» **The task**
Beginning with the first line, return the material verbatim and without pictures.
[[ Provided entries, beginning ]]
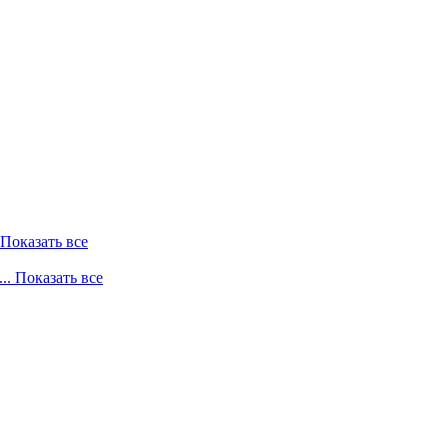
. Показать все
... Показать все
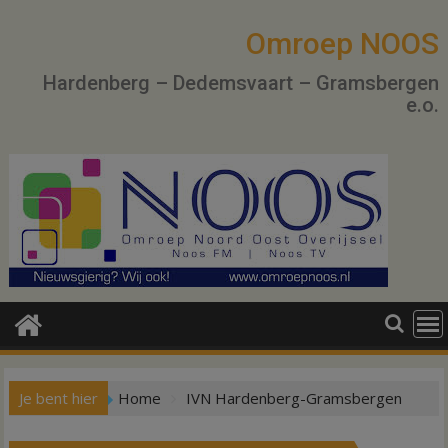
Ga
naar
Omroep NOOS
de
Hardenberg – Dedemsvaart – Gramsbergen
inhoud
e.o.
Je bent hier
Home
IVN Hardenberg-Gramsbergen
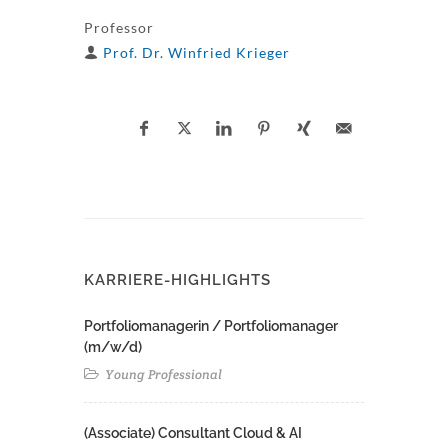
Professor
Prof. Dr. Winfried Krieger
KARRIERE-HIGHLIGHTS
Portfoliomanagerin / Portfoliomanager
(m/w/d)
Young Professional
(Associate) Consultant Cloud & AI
[[ Provided entries, end ]]
» **Response**
. Показать все
... Показать все
Ga
naar
Omroep NOOS
de
Hardenberg – Dedemsvaart – Gramsbergen
inhoud
e.o.
Je bent hier
Home
IVN Hardenberg-Gramsbergen
Professor
Prof. Dr. Winfried Krieger
KARRIERE-HIGHLIGHTS
Portfoliomanagerin / Portfoliomanager
(m/w/d)
Young Professional
(Associate) Consultant Cloud & AI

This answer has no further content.